Use of probiotics is linked to reduced need for antibiotic treatment in infants and children, according to a review of studies that probed the benefits of probiotics, say researchers in the U.S., England and the Netherlands.
Their study, supported in part by the International Scientific Association for Probiotics and Prebiotics and published in the European Journal of Public Health, found that when the results from twelve studies were pooled together, infants and children were 29% percent less likely to have been prescribed antibiotics if they received probiotics as a daily health supplement. When the analysis was repeated with only the highest quality studies, this percentage increased to 53%.
The findings are very intriguing, the researchers say. "Given this finding, potentially one way to reduce the use of antibiotics is to use probiotics on a regular basis," says the study's senior investigator, Daniel Merenstein, MD, a professor in the Department of Family Medicine at Georgetown University School of Medicine. He is also director of research programs in the department.
According to the Centers for Disease Control and Prevention (CDC), there are about two million cases of antibiotic resistant infections yearly in the U.S., resulting in 23,000 deaths. Reducing the use of antibiotics is one strategy in combatting resistance.
"We already have evidence that consuming probiotics reduces the incidence, duration, and severity of certain types of common acute respiratory and gastrointestinal infections," Merenstein says. "The question is whether that reduction is solidly linked to declining use of antibiotics, and we see that there is an association."
"More studies are needed in all ages, and particularly in the elderly, to see if sustained probiotic use is connected to an overall reduction in antibiotic prescriptions. If so, this could potentially have a huge impact on the use of probiotics in general medicine and consumers in general," says the study's lead author Sarah King, PhD, from Cambridge, UK.
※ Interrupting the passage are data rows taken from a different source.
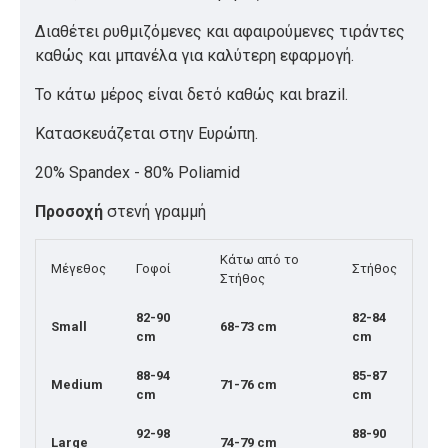
Διαθέτει ρυθμιζόμενες και αφαιρούμενες τιράντες
καθώς και μπανέλα για καλύτερη εφαρμογή.
Το κάτω μέρος είναι δετό καθώς και brazil.
Κατασκευάζεται στην Ευρώπη.
20% Spandex - 80% Poliamid
Προσοχή
στενή γραμμή
Κάτω από το
Μέγεθος
Γοφοί
Στήθος
Στήθος
82-90
82-84
Small
68-73 cm
cm
cm
88-94
85-87
Medium
71-76 cm
cm
cm
92-98
88-90
Large
74-79 cm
How probiotics help fight infections, especially those in the respiratory track and lower digestive tract, is not clear. However, Merenstein says, "There are many potential mechanisms, such as probiotic production of pathogen inhibitors, immune regulation, among others.
"We don't know all the mechanisms probiotic strains may leverage. But since most of the human immune system is found in the gastrointestinal tract, ingesting healthy bacteria may competitively exclude bacterial pathogens linked to gut infections and may prime the immune system to fight others," he says.
The probiotics used in the reviewed studies were strains of Lactobacillus and Bifidobacterium.
In addition to King and Merenstein, authors include Daniel Tancredi, PhD, from the University of California, Davis; Irene Lenoir-Wijnkoop, University of Utrecht, Netherlands; Kelsie Gould, Hailey Vann and Grant Connors, MLS, from Georgetown University; Mary Ellen Sanders, PhD, International Scientific Association for Probiotics and Prebiotics; Jeffrey A. Linder, MD, MPH, Northwestern University Feinberg School of Medicine; and Andi L. Shane, MD, MPH, Emory University School of Medicine.